Problem description
Across all lines of the entries, tally those with the word "Setup" in them. The reply is the tally, by itself.

[Records supplied — start]

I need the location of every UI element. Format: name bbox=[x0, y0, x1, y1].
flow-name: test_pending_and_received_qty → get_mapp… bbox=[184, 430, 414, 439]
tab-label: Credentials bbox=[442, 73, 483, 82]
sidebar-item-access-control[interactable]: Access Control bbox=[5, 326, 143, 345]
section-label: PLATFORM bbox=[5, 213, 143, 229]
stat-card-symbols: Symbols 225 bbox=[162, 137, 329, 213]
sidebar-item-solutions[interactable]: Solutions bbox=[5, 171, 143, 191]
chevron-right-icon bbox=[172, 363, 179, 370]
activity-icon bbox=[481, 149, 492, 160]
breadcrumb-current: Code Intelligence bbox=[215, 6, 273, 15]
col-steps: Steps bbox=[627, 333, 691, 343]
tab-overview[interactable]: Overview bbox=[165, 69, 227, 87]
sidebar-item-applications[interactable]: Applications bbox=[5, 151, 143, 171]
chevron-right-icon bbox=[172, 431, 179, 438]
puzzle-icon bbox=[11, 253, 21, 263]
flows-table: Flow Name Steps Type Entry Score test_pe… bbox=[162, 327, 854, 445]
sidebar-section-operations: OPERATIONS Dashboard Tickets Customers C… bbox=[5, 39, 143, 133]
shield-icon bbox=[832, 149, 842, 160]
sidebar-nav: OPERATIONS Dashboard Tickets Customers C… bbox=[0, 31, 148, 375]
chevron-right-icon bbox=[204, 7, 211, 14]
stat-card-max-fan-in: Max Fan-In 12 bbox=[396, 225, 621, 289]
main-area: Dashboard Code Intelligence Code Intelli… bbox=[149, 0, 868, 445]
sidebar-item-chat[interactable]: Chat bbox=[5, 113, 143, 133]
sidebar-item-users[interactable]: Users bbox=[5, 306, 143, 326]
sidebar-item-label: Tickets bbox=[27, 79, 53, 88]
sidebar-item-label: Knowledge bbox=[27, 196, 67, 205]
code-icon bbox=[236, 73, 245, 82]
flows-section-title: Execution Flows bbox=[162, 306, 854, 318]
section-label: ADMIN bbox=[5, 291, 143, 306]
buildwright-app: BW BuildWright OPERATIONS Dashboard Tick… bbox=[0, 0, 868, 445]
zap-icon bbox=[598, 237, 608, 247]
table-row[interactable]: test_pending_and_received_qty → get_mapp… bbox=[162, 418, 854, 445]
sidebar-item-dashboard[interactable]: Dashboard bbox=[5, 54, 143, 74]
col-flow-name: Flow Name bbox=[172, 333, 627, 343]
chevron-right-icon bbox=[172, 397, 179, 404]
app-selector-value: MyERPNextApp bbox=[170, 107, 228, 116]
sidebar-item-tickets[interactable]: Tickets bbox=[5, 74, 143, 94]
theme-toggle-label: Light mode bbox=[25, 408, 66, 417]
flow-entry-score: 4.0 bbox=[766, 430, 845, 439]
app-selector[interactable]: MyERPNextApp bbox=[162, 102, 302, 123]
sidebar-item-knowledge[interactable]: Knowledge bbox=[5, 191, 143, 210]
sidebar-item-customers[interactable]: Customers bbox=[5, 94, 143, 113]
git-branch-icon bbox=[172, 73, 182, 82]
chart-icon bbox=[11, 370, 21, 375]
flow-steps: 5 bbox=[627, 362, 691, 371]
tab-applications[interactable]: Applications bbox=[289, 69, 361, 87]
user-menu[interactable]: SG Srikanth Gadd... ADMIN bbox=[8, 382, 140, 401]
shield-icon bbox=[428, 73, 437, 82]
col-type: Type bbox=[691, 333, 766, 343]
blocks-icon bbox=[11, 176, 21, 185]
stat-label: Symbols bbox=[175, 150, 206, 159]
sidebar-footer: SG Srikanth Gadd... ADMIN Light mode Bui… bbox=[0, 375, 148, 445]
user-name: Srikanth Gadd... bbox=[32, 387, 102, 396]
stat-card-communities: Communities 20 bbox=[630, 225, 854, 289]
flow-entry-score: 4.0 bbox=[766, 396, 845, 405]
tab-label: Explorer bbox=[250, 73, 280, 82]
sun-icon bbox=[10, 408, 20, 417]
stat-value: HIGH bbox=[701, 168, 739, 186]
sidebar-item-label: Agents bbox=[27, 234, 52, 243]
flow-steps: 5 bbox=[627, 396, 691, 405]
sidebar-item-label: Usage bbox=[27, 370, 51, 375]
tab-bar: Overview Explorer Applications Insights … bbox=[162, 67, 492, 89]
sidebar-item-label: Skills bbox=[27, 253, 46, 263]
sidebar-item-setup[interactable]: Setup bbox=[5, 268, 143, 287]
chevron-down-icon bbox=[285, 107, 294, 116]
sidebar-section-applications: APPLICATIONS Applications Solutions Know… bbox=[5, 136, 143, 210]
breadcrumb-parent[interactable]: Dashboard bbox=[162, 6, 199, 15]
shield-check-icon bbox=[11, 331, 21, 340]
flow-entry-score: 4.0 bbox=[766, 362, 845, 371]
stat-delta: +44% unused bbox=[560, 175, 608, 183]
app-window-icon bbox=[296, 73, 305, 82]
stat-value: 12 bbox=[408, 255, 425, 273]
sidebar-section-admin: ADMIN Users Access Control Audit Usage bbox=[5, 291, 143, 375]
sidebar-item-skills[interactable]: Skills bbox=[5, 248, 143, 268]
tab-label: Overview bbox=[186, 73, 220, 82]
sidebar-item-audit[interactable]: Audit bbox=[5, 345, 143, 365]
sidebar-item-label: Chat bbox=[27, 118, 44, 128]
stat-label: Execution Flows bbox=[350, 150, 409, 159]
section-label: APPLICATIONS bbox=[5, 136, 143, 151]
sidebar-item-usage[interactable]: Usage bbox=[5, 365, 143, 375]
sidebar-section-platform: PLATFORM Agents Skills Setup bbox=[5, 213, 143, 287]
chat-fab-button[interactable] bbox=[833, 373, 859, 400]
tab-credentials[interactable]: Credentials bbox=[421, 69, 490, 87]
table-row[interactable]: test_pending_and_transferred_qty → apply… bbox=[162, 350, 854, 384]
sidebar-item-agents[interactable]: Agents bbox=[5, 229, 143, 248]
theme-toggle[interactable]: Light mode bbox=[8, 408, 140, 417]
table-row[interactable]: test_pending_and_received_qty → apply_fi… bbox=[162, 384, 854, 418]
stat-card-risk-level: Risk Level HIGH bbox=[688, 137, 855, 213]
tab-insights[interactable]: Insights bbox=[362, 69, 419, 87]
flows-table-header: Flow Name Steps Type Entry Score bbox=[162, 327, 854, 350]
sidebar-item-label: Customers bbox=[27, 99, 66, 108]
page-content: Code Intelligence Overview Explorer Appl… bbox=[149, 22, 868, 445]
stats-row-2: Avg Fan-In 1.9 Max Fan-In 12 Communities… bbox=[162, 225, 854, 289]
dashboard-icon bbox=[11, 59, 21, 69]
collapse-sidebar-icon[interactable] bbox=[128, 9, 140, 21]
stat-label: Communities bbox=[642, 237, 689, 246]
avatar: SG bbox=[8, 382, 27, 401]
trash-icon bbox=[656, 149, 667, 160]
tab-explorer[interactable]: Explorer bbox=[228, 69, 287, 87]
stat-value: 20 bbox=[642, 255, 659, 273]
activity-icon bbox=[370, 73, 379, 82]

[Records supplied — finish]

Response box
2